RECORDS:

[Start of Attachment]

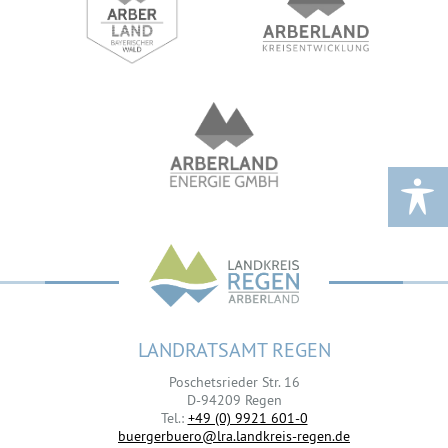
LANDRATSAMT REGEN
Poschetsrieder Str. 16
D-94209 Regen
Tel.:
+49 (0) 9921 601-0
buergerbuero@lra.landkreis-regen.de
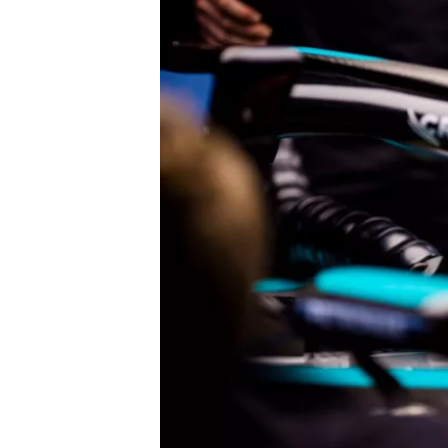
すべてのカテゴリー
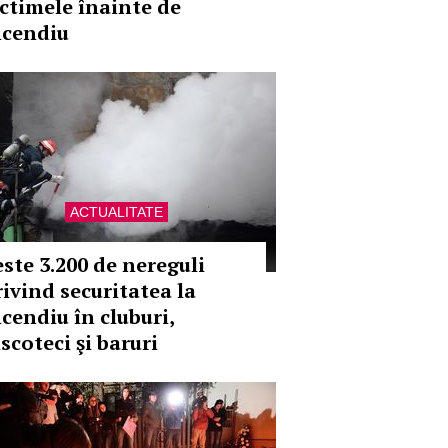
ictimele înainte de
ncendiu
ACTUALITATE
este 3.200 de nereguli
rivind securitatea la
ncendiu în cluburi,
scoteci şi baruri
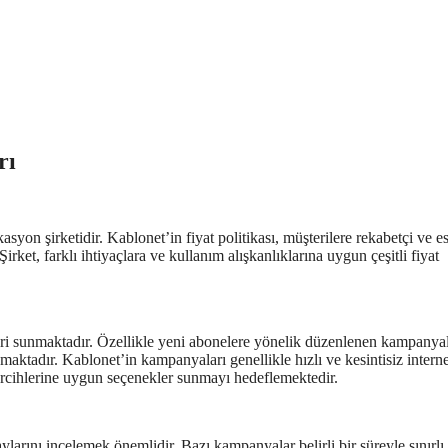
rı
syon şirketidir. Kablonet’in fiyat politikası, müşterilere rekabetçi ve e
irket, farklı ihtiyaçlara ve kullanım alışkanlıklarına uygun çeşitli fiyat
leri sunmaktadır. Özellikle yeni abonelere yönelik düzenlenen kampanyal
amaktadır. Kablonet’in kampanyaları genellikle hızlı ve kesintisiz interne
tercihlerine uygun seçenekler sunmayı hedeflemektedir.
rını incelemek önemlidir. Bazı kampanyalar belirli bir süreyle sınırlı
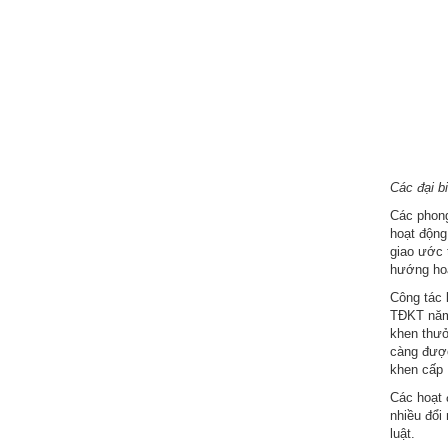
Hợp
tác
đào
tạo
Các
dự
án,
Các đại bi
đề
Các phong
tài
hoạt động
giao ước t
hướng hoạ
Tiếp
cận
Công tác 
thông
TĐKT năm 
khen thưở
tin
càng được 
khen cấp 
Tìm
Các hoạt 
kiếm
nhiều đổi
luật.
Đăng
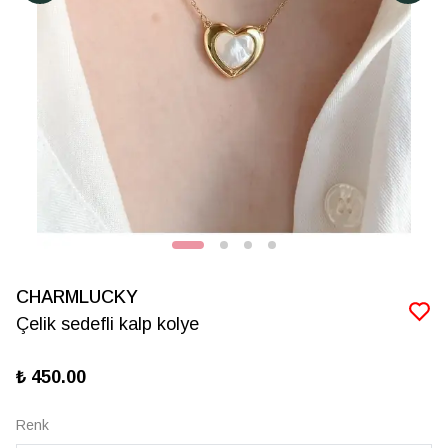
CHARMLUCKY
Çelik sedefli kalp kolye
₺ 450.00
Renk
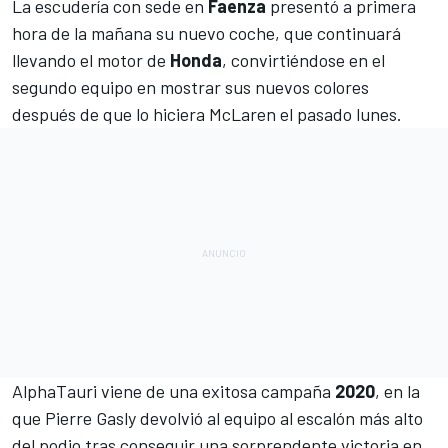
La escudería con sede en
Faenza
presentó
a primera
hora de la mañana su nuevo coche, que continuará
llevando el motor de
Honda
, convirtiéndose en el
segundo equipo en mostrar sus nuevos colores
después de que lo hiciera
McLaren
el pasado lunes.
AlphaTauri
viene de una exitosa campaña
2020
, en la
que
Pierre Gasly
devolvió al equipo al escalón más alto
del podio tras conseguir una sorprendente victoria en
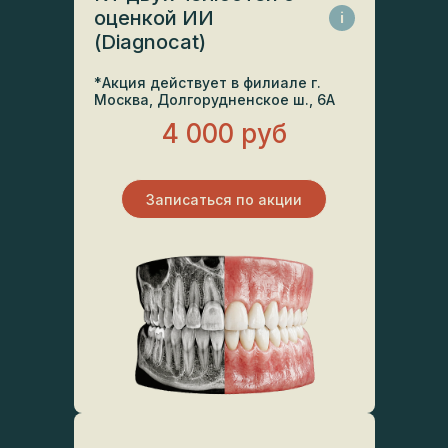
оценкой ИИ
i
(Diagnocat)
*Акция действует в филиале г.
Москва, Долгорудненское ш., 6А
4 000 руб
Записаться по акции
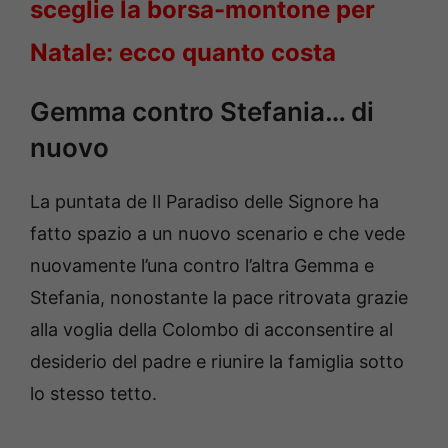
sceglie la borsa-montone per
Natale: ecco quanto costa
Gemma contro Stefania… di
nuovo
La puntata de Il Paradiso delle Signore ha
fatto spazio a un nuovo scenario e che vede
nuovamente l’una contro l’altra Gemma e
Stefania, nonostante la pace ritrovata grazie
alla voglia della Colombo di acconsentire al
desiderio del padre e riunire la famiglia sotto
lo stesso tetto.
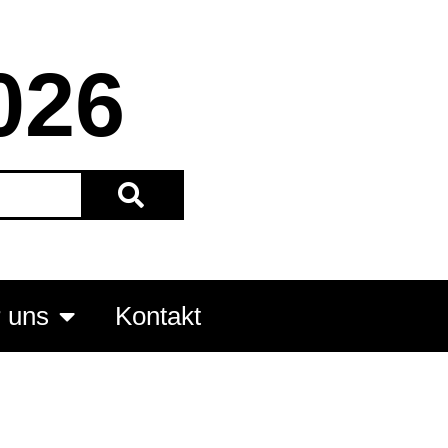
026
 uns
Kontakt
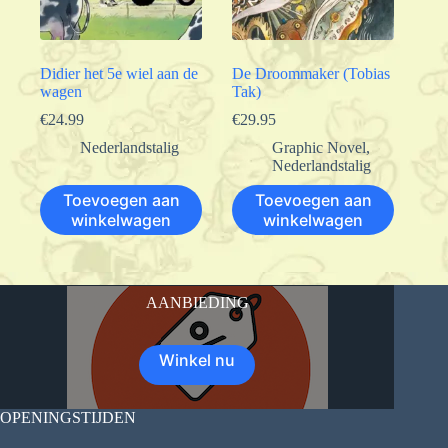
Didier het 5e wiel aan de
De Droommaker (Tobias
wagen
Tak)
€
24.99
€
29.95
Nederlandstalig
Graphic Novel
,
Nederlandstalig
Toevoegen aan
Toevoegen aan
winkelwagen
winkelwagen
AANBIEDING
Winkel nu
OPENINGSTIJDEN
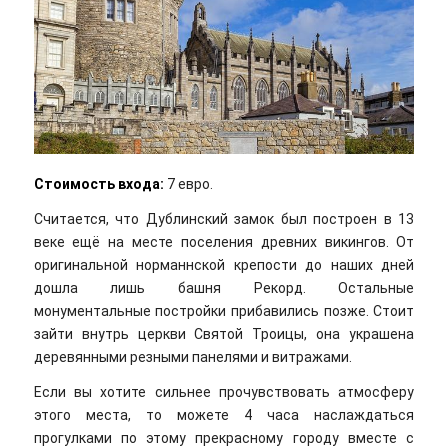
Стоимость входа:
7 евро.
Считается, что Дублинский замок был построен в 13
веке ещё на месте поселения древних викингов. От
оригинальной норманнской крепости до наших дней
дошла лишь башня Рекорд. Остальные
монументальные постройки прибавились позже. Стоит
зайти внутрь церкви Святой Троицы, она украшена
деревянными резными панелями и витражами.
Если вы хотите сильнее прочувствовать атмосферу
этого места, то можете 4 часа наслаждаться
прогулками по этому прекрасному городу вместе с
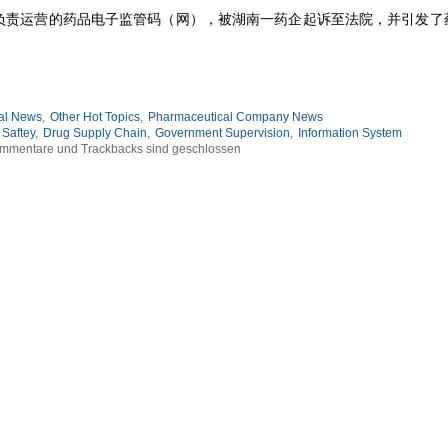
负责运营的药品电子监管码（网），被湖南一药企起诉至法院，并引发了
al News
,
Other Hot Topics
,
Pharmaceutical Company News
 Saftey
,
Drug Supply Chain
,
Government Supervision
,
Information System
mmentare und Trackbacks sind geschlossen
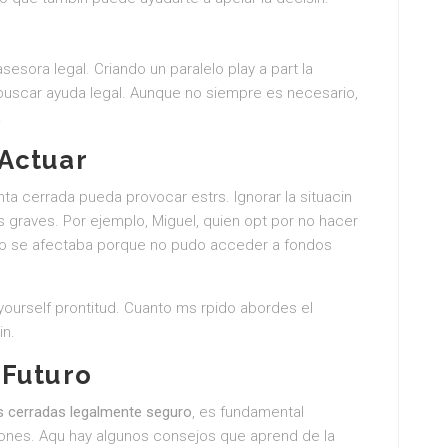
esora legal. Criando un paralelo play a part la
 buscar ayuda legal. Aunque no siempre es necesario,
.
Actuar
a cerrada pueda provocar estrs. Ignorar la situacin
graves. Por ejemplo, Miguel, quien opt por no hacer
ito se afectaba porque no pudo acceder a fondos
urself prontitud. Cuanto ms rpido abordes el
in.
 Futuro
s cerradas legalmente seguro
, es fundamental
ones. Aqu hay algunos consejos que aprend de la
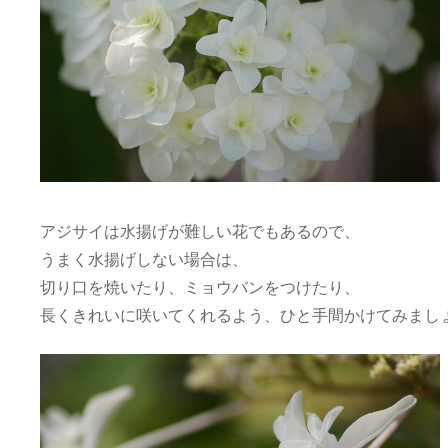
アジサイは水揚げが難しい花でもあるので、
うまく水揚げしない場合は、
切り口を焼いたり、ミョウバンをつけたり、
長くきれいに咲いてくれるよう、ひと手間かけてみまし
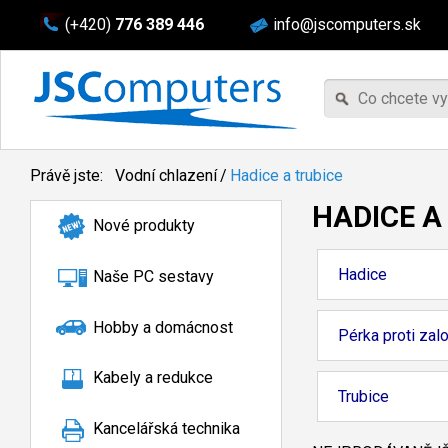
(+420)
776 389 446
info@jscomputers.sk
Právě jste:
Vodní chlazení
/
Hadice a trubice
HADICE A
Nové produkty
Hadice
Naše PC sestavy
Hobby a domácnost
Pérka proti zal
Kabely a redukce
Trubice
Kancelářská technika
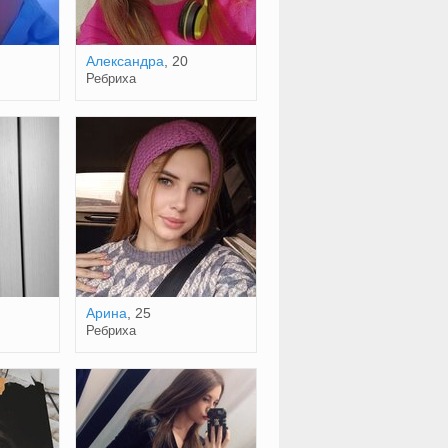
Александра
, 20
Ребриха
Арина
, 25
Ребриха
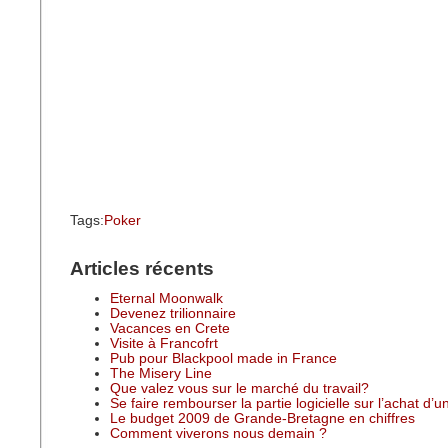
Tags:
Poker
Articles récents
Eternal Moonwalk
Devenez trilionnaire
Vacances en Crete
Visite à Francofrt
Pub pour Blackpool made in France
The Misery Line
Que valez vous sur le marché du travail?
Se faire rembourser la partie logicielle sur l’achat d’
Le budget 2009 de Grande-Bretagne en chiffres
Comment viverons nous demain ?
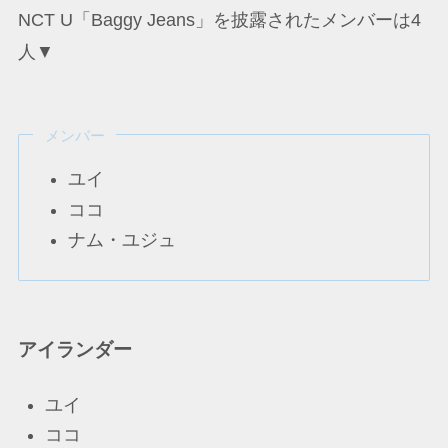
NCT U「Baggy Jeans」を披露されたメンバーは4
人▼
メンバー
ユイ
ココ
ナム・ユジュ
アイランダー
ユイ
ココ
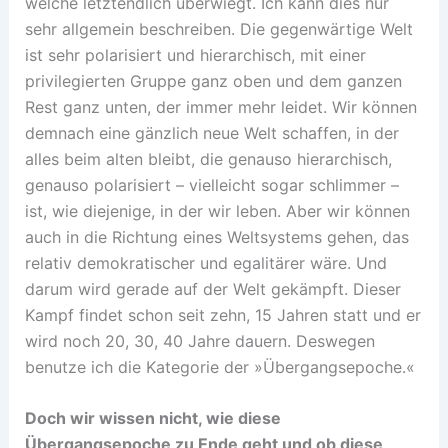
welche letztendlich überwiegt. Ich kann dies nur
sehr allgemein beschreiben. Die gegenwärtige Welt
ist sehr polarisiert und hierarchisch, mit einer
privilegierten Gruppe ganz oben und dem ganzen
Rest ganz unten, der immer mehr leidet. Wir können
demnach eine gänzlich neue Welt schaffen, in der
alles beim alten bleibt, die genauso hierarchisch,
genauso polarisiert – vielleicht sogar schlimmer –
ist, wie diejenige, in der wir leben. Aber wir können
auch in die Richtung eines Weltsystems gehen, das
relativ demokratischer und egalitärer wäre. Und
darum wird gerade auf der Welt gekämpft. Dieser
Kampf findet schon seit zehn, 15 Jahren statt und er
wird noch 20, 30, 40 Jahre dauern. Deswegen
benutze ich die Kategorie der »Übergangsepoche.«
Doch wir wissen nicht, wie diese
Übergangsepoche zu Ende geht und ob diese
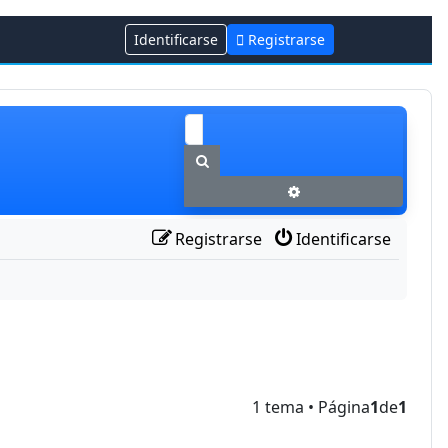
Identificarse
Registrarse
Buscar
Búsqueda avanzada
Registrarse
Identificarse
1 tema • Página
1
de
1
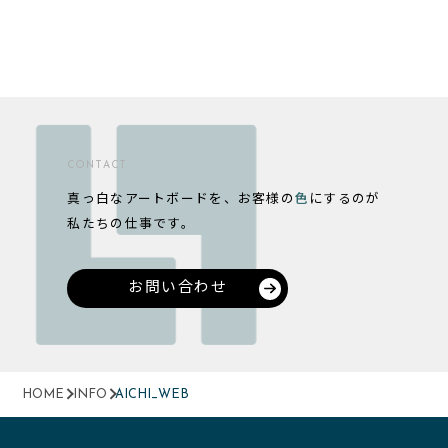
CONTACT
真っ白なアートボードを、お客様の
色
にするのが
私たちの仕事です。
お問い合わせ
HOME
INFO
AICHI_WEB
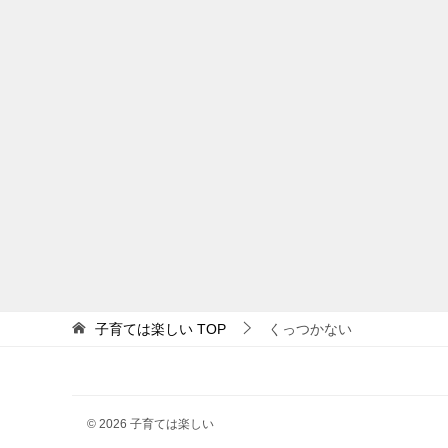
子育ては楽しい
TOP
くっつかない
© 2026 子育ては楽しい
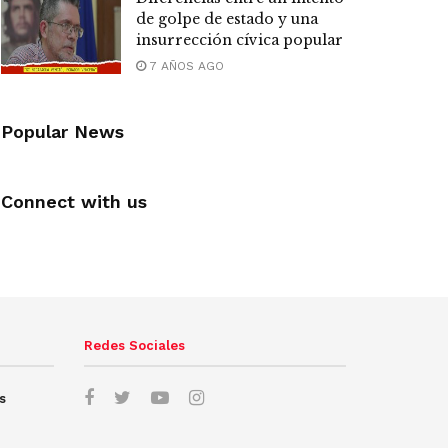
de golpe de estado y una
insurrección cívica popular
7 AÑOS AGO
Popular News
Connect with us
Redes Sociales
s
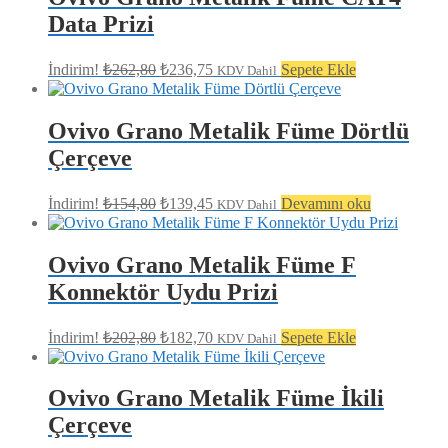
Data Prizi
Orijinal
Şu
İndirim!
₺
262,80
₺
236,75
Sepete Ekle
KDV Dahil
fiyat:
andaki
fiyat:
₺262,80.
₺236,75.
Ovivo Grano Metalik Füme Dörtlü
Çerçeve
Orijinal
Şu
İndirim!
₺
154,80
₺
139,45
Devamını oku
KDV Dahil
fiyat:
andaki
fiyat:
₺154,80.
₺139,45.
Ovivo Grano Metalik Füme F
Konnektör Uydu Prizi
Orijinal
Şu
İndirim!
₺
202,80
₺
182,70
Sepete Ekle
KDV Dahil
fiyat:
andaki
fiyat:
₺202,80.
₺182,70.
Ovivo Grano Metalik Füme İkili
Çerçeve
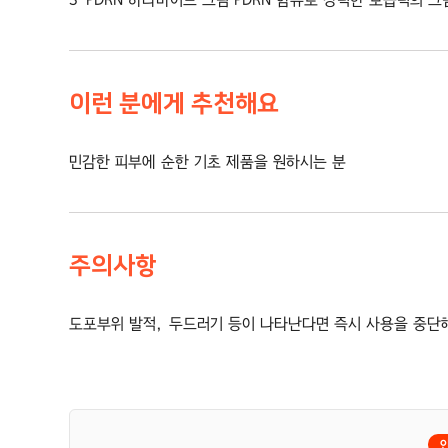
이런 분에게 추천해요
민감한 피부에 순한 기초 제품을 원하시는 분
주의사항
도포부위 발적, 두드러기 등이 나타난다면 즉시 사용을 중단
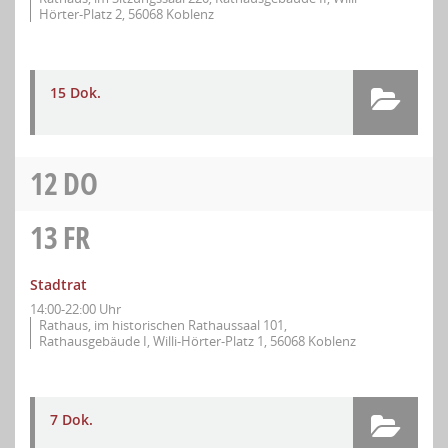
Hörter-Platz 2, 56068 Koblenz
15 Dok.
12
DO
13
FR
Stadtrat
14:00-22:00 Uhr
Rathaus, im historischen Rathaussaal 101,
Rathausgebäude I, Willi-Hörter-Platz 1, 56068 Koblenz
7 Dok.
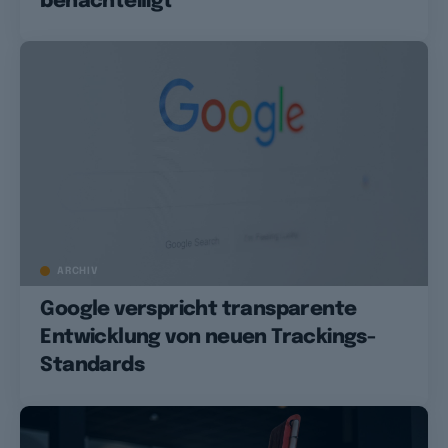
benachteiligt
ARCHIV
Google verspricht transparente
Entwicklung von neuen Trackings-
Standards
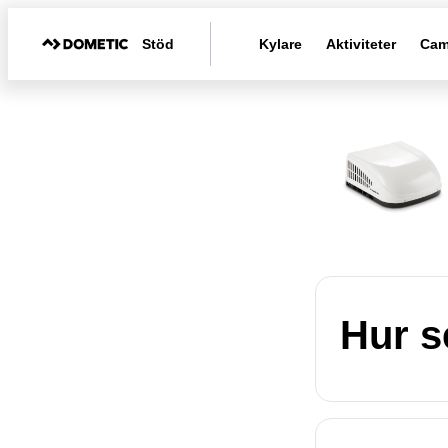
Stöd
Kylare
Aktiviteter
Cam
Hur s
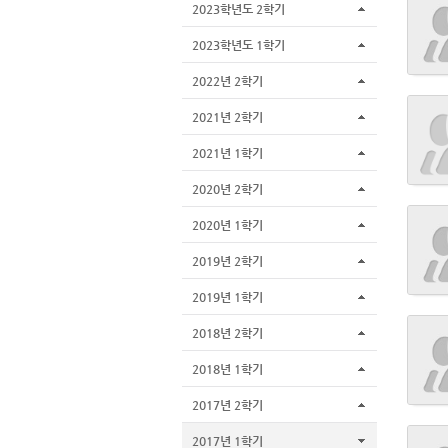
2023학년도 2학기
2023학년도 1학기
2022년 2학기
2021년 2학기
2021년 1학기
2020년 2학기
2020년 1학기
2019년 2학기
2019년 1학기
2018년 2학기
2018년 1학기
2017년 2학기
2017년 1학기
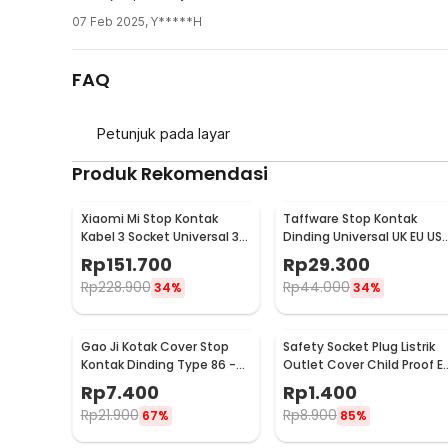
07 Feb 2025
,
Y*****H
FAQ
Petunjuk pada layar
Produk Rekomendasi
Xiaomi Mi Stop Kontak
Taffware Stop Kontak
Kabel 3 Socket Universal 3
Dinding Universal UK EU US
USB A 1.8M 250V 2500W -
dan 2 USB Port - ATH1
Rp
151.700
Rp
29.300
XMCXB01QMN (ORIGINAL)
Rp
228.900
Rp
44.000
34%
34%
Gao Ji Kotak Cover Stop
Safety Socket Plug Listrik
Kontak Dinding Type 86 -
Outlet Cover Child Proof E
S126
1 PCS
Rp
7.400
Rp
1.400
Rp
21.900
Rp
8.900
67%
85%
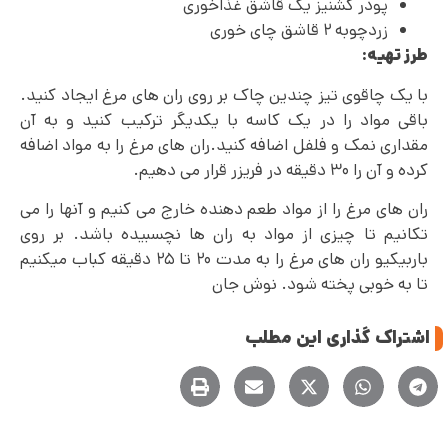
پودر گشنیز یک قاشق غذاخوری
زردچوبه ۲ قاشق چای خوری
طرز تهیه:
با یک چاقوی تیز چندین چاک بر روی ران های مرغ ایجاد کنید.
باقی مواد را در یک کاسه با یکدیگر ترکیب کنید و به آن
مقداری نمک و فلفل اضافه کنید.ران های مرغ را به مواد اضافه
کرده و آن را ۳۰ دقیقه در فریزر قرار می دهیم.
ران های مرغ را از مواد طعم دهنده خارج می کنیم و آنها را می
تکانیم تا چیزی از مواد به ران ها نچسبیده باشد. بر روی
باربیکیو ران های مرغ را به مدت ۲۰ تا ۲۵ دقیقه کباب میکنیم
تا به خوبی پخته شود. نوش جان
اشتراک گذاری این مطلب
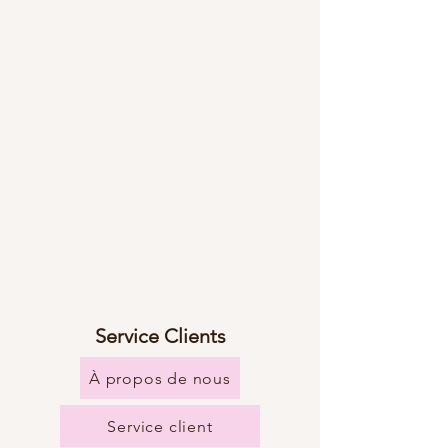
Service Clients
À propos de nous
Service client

[End of Attachment]

Keep to the stretch from the line containing "Natale: ecco quanto costa" through the line containing "Information System", both ends included, and copy it exactly from the listing above, minus the pictures.

RESPONSE BELOW:
Natale: ecco quanto costa
Gemma contro Stefania… di
nuovo
La puntata de Il Paradiso delle Signore ha
fatto spazio a un nuovo scenario e che vede
nuovamente l’una contro l’altra Gemma e
Stefania, nonostante la pace ritrovata grazie
alla voglia della Colombo di acconsentire al
desiderio del padre e riunire la famiglia sotto
lo stesso tetto.
026
 uns
Kontakt
Didier het 5e wiel aan de
De Droommaker (Tobias
wagen
Tak)
€
24.99
€
29.95
Nederlandstalig
Graphic Novel
,
Nederlandstalig
Toevoegen aan
Toevoegen aan
winkelwagen
winkelwagen
AANBIEDING
Winkel nu
OPENINGSTIJDEN
Стоимость входа:
7 евро.
Считается, что Дублинский замок был построен в 13
веке ещё на месте поселения древних викингов. От
оригинальной норманнской крепости до наших дней
дошла лишь башня Рекорд. Остальные
монументальные постройки прибавились позже. Стоит
зайти внутрь церкви Святой Троицы, она украшена
деревянными резными панелями и витражами.
Если вы хотите сильнее прочувствовать атмосферу
этого места, то можете 4 часа наслаждаться
прогулками по этому прекрасному городу вместе с
负责运营的药品电子监管码（网），被湖南一药企起诉至法院，并引发了
al News
,
Other Hot Topics
,
Pharmaceutical Company News
 Saftey
,
Drug Supply Chain
,
Government Supervision
,
Information System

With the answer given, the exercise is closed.